According to Head, many businesses are frustrated that they are unable to adequately measure the value that that partner brought to the table. As a result, understanding whether a contract is in compliance, and how to compensate that payer, can be a maze of complexity and uncertainty.

Further, as partnership programs grow larger, organizations must ensure their legal and finance departments are involved in every step of progress a partnership takes.

Slashing The AP Ambiguity

With the webs of B2B partners, including social media influencers, corporate affiliates, ambassadors, sponsors and beyond ever growing, the volumes of invoices and payments flowing through accounts payable (AP) surge. As those partnerships expand across borders, the added difficulty of managing foreign currency conversions and mitigating FX risk can quickly overwhelm AP departments.

But a modern B2B partnership landscape is also adding disruption to the way businesses value a collaboration.

“The challenge lies within the way you handle payments to these partnerships,” said Head. “For example, how you invoice an individual influencer versus how you invoice an SMB can be vastly different.”

Rather than managing individual payments, however, Head pointed to the opportunity for automated technology to enable standardized processes that can bring efficiency to the payments process. Further, lump sum payments can be support streamlined operations.

“One lump sum can cover payments for months, and all the input that’s needed in ensuring the account stays full,” Head added. “Bottom line, micro payments just aren’t sustainable as you scale out true, long-tail partnerships.”

Driving Automation, Cutting Risk

Post-payment, businesses are also facing headwinds in how they assess ROI on those partnership investments, as well as how they continue to manage those partner contracts, generate and send performance reports, and submit 1099 forms to each partner. A lack of automation is preventing many businesses from expanding partnership programs that stand to offer an important generation of revenue.
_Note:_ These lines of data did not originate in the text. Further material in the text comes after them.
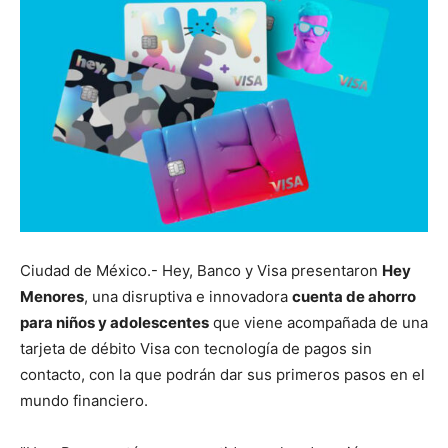
Ciudad de México.- Hey, Banco y Visa presentaron
Hey
Menores
, una disruptiva e innovadora
cuenta de ahorro
para niños y adolescentes
que viene acompañada de una
tarjeta de débito Visa con tecnología de pagos sin
contacto, con la que podrán dar sus primeros pasos en el
mundo financiero.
By embracing automation, organizations can not only gain a clearer view into the effectiveness of their partners, but can support partner loyalty and satisfaction to maintain the revenue bumps they yield.

Technology and automation will continue to grow in importance as the complexities and risks associated with a changing B2B partnership landscape expand.

Cyber risks, for example, continue to present a threat to corporates working with unfamiliar partners.

“Cybercrime remains a prevalent issue within the B2B ecosystem as phishing, extortion, and wire transfer fraud continue to plague B2B transactions,” warned Head. “Bad actors are constantly looking for angles to exploit, and there are no exceptions when it comes to B2B partnerships.”

He pointed to common scams of existing partners recycling or fabricating leads, or taking credit for traffic driven by something else, as some of most common ways partners can introduce risk to a company’s operations, with negative financial implications.

But as automation steps further into the ecosystem, there is less room for error and ambiguity in ensuring partnership contracts are adhered to, partner effectiveness is accurately calculated, and processes like payments are optimized. PRM (partner relationship management) and CRM (customer relationship management) technologies can support digitization of the process and boost efficiency, too.

“For referral and non-transactional partnerships,” said Head, “end-to-end partnership automation is the name of the game.”